TASK:
Where the listing below has a line containing "спортына миллиард теңгеден астам", output that line and all lines after it, verbatim, and no others.

SUPPLIED MATERIAL:
*** Block opens ***

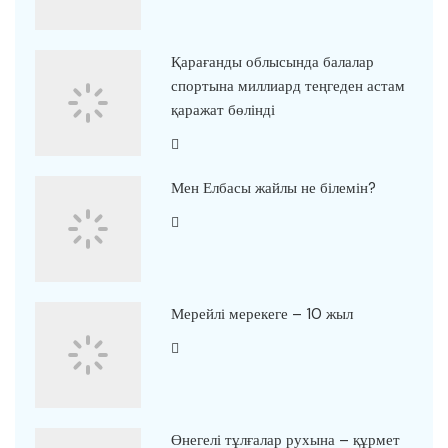
Қарағанды облысында балалар
спортына миллиард теңгеден астам
қаражат бөлінді
Мен Елбасы жайлы не білемін?
Мерейлі мерекеге – 10 жыл
Өнегелі тұлғалар рухына – құрмет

*** Block closes ***

EXERCISE RESPONSE:
спортына миллиард теңгеден астам
қаражат бөлінді
Мен Елбасы жайлы не білемін?
Мерейлі мерекеге – 10 жыл
Өнегелі тұлғалар рухына – құрмет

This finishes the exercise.